• **Collected data**
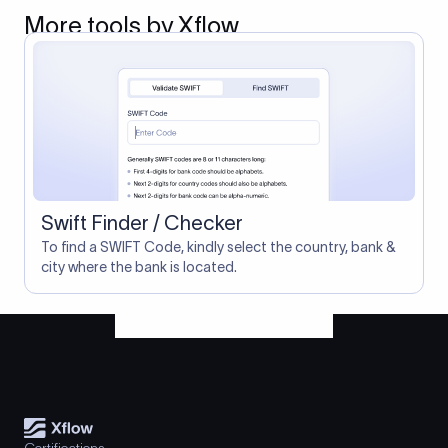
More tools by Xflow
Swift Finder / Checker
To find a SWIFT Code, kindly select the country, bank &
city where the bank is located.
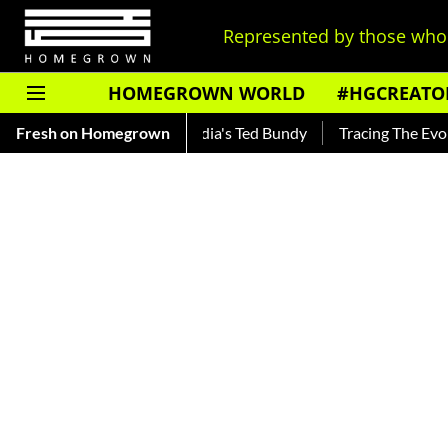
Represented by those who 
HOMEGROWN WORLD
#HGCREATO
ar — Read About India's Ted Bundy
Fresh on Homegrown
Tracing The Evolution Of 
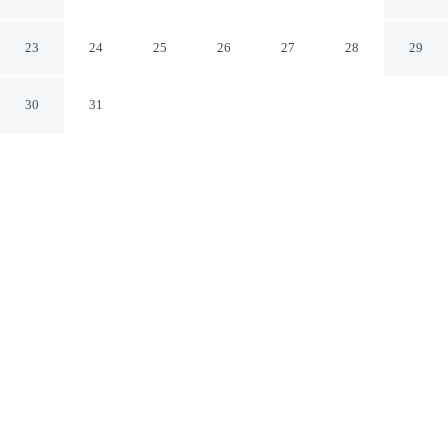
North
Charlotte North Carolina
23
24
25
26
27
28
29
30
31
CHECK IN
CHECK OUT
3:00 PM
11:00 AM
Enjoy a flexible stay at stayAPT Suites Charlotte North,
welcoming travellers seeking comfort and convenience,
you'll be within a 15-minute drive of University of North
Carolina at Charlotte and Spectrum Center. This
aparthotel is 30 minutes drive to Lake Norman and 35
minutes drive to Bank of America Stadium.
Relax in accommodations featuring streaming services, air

• **Activity**
What lines in the records contain the word "Carolina"? Return each one.

• **Finished exercise**
Charlotte North Carolina
Carolina at Charlotte and Spectrum Center. This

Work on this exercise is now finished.